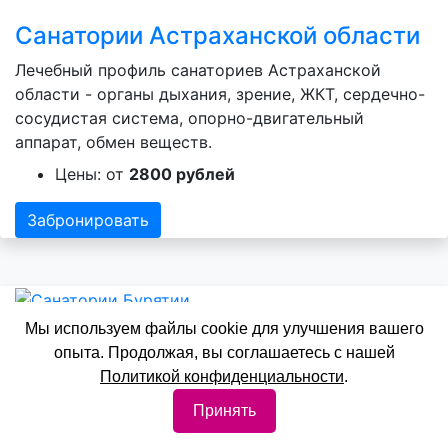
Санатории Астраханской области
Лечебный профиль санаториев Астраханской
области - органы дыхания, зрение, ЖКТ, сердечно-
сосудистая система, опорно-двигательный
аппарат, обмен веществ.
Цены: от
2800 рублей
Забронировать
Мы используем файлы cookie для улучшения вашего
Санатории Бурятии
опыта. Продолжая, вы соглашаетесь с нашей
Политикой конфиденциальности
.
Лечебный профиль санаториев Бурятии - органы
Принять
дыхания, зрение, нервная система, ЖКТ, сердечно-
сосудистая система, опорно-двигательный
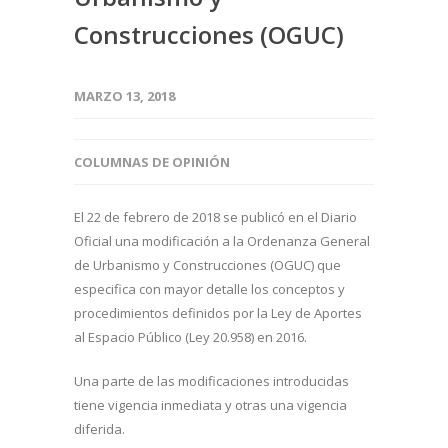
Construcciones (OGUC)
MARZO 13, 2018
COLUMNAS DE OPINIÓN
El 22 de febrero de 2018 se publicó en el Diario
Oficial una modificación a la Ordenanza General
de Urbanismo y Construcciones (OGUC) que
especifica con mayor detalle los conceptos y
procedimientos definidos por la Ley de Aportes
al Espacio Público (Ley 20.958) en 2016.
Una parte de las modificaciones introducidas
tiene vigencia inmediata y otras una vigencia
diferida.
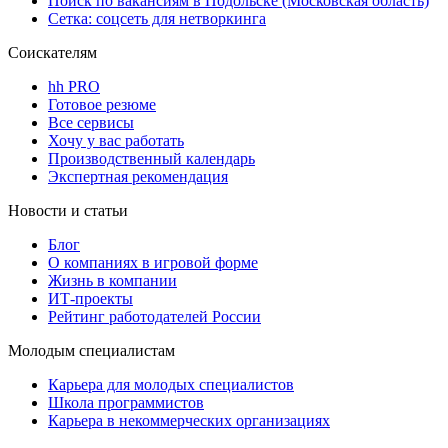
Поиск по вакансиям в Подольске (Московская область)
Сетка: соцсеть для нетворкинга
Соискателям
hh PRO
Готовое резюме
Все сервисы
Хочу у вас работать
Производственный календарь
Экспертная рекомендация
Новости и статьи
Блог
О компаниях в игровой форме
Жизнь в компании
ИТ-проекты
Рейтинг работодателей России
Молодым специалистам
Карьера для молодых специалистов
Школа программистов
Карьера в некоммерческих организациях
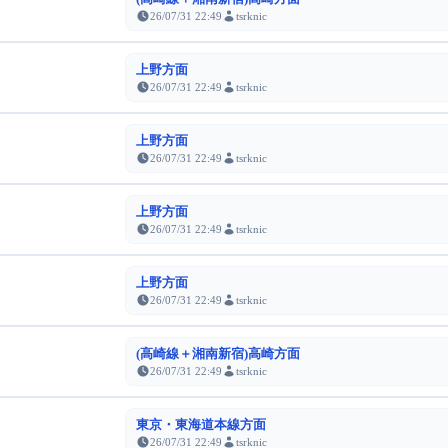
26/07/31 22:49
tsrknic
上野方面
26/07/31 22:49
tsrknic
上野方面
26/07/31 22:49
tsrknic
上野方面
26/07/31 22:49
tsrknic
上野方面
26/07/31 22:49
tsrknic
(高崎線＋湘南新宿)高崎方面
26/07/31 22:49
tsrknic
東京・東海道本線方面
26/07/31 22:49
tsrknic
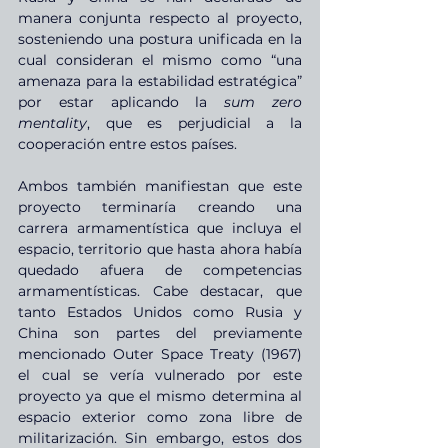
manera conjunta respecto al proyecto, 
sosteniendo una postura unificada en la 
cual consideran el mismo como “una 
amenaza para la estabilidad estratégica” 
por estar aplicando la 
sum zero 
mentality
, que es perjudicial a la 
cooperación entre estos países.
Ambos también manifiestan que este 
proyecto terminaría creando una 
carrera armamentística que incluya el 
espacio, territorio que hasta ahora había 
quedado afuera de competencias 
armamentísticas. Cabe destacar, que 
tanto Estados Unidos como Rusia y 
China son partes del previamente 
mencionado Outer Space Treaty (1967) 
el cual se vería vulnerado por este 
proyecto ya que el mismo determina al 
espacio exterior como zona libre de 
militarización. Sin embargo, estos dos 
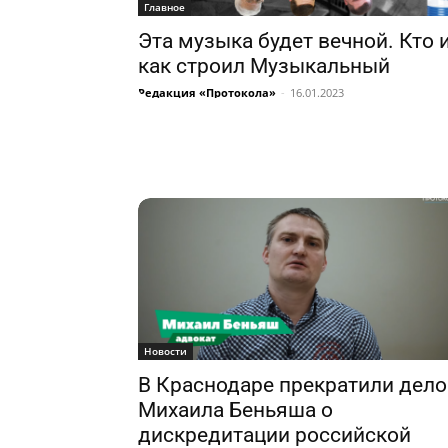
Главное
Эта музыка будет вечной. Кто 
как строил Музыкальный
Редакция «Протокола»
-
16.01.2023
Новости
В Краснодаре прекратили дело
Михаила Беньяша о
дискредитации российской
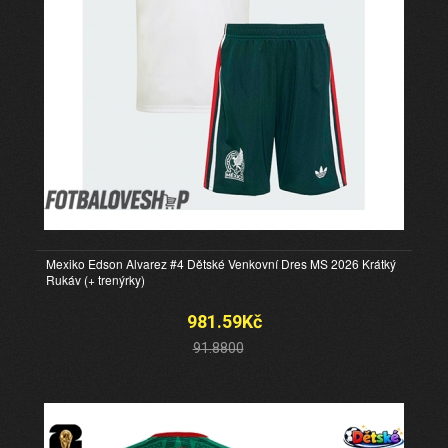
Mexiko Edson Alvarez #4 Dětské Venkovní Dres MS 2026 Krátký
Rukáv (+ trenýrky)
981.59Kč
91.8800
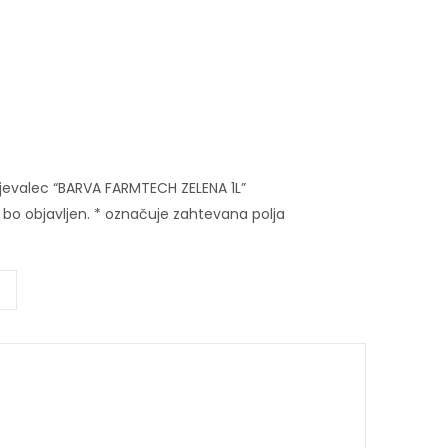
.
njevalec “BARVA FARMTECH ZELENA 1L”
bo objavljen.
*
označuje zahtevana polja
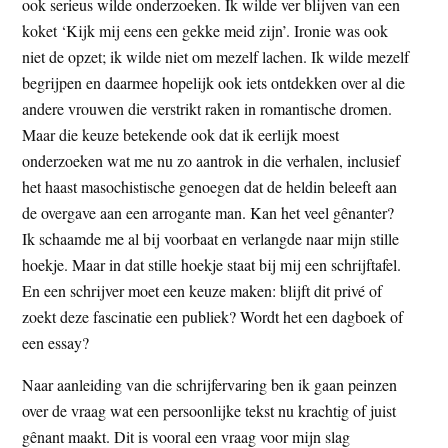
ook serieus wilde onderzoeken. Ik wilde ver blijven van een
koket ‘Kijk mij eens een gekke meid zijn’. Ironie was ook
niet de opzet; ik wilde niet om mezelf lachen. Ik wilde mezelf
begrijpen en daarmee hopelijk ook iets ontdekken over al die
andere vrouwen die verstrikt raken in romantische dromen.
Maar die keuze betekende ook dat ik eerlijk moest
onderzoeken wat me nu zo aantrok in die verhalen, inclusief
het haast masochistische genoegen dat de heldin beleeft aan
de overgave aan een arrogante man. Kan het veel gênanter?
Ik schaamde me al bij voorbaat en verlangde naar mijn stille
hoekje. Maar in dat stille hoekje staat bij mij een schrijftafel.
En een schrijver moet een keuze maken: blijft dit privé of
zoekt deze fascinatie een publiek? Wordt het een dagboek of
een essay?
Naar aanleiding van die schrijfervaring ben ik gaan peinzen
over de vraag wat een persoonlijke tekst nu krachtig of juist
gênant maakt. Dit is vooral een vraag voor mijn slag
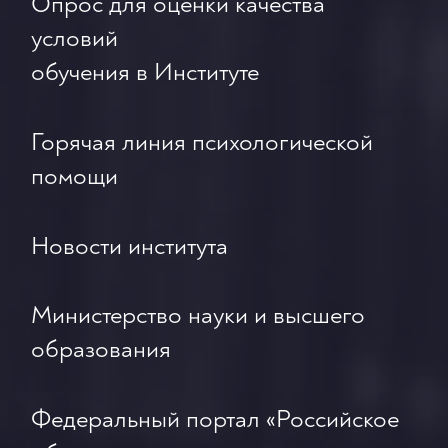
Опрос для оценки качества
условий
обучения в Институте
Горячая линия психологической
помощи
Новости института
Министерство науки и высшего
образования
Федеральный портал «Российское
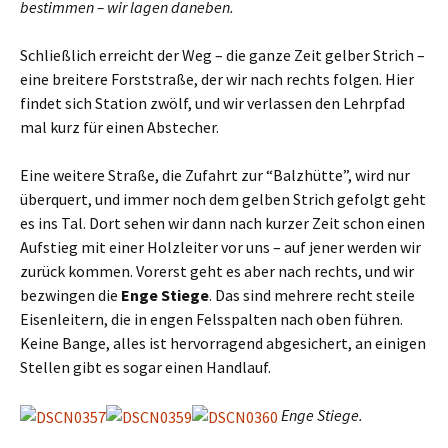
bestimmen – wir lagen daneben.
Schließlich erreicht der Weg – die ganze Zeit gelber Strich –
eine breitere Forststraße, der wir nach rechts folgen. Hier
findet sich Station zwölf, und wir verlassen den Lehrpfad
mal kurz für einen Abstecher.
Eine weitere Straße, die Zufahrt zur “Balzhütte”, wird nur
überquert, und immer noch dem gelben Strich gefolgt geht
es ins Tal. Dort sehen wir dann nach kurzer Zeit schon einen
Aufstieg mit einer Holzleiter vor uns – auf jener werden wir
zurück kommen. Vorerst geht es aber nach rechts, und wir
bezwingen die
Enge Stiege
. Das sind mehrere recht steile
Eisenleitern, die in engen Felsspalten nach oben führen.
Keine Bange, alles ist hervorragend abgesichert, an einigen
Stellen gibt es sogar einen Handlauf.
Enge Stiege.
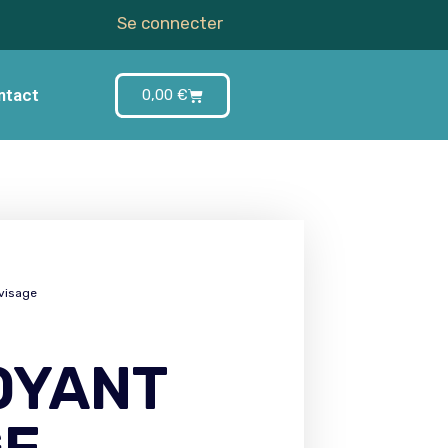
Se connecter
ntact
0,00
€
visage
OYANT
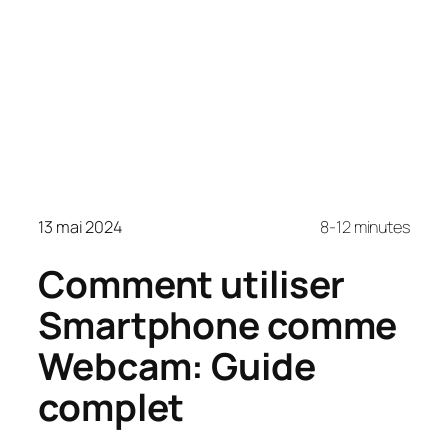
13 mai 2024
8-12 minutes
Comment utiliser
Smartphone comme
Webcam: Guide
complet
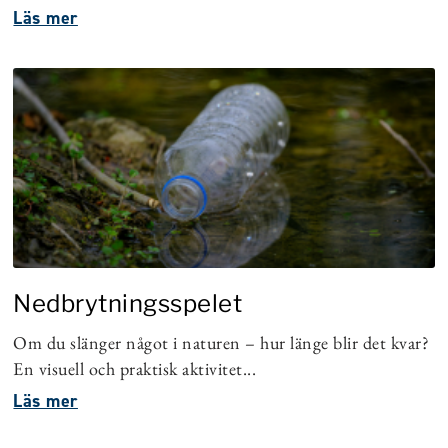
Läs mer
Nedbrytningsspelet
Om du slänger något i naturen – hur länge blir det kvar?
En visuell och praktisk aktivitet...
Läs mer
• • • • • • •
▶ _EXERCISE DESCRIPTION_
Go down the entries above from the line containing "Соискателям" to the line containing "(高崎線＋湘南新宿)高崎方面" and write out each line exactly, leaving pictures out.

▶ _OUTPUT FOR THIS TASK_
Соискателям
hh PRO
Готовое резюме
Все сервисы
Хочу у вас работать
Производственный календарь
Экспертная рекомендация
Новости и статьи
Блог
О компаниях в игровой форме
Жизнь в компании
ИТ-проекты
Рейтинг работодателей России
Молодым специалистам
Карьера для молодых специалистов
Школа программистов
Карьера в некоммерческих организациях
26/07/31 22:49
tsrknic
上野方面
26/07/31 22:49
tsrknic
上野方面
26/07/31 22:49
tsrknic
上野方面
26/07/31 22:49
tsrknic
上野方面
26/07/31 22:49
tsrknic
(高崎線＋湘南新宿)高崎方面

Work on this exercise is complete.